Professor Ken Howard graduated from the University of Exeter in 1974 with Combined Honours in Physics and Geology, and obtained an MSc in Hydrogeology in 1975 and his PhD in 1979 from the University of Birmingham. He moved to the University of Toronto at Scarborough in 1981, becoming a full professor of hydrogeology with tenure in 1997. He has authored or co-authored more than 125 books and refereed journal articles and 40 full conference papers, produced numerous conference abstracts and made many invited presentations at conferences around the world.
Ken is certified as a hydrogeologist by the American Institute of Hydrology, chartered by the Geological Society of London and registered as a Professional Geoscientist with the Association of Professional Geoscientists of Ontario, Canada. His professional interests are broad and have ranged widely over the hydrogeological spectrum, but with special interest in the impacts of human activities on the quantity and quality of groundwater resources.

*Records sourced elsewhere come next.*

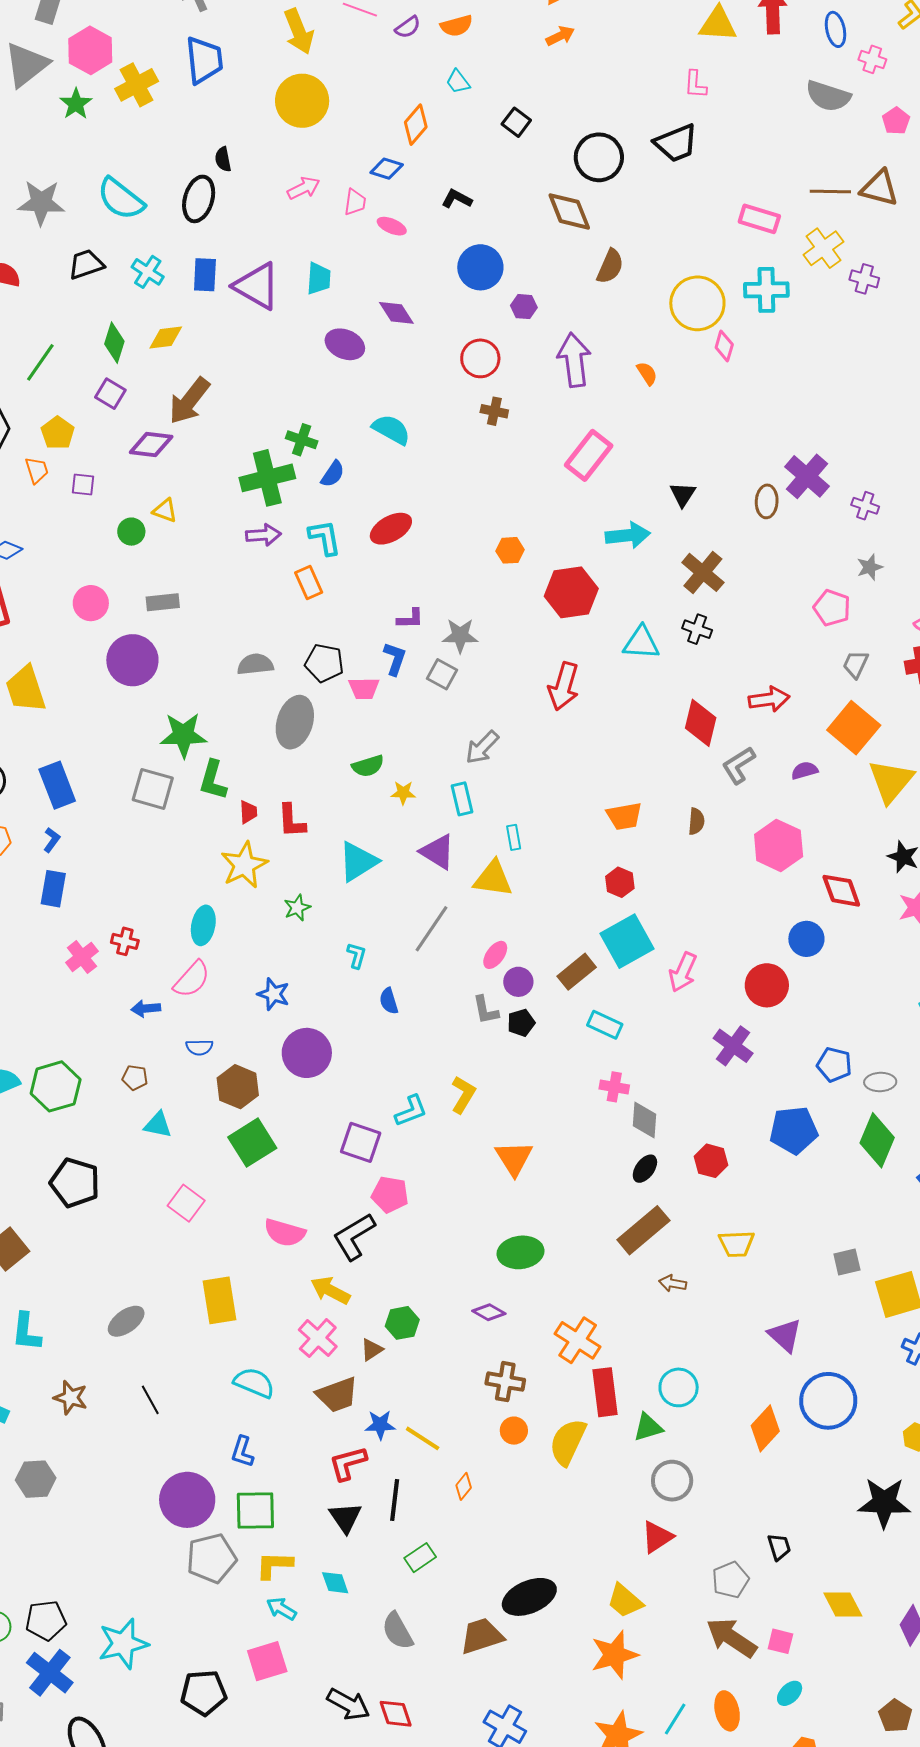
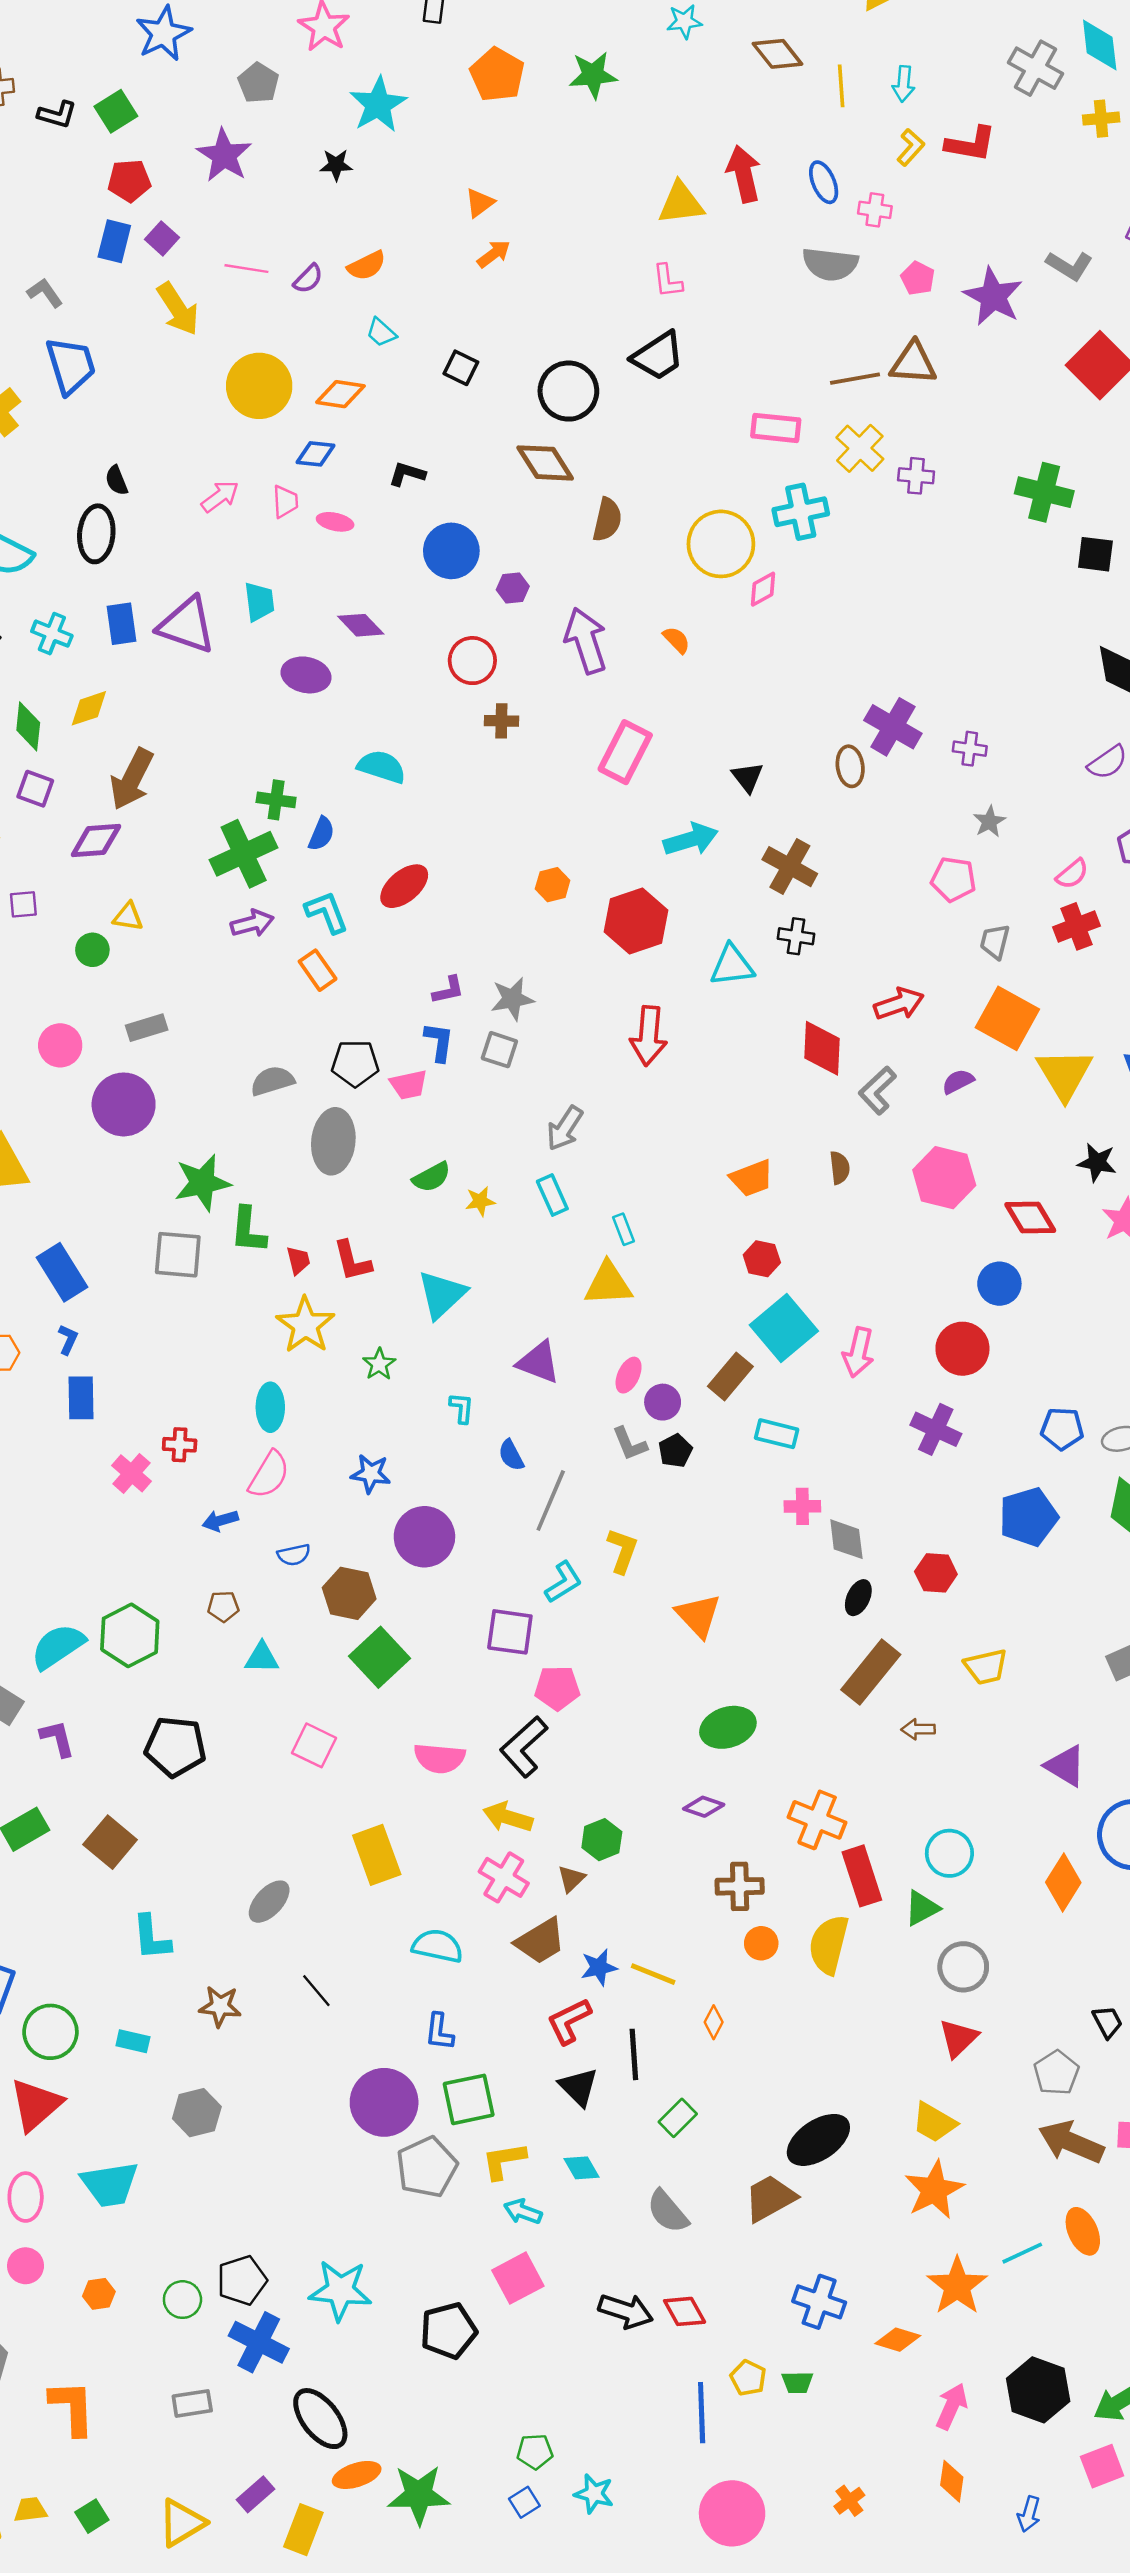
yellow circle: (302, 101) -> (259, 386), moved
orange diamond: (416, 125) -> (340, 394), turned 69
pink diamond: (724, 346) -> (763, 589), turned 56
purple triangle: (437, 852) -> (539, 1362), moved
gray line: (432, 929) -> (551, 1500), moved
cyan star: (123, 1644) -> (340, 2290), turned 30
cyan line: (675, 1719) -> (1022, 2253), turned 44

His career has taken him across the world, to islands and continents, as a researcher, adviser to administrations and expert witness.
Ken has been a member of IAH since 1987. He was elected Chair of the IAH Commission on Groundwater in Urban Areas in 1997 and subsequently became Director of the IAH Urban Groundwater Network. He was elected to IAH Council in 2000, firstly as Regional Vice-president for North America and from 2008 as Vice-president for Scientific Programme Coordination. With his additional responsibilities on the IAH Executive Committee, he led the review and reform of the Association’s science commissions. In 2011 Ken received the President’s Award. He was Co-Chair of the organising committee for the 39th Congress of IAH held in Niagara Falls, Canada in 2012 and was special advisor to congresses in Australia in 2013 and South Korea in 2018. Ken was elected IAH President in 2012, stepping down to become Past President in 2016 and continuing his Council responsibilities until 2020.
For his long-term contribution to the work of the Association, Ken well deserves the award of Honorary Membership.
Dr Voss received his bachelor’s degree in Physics from Bucknell University in 1971, attended a master’s degree program in Geophysics at Boston College until 1973, and received a master’s degree in Hydrology and Civil Engineering from Princeton University in 1975. He was awarded his PhD in Water Resources and Civil Engineering from Princeton in 1978.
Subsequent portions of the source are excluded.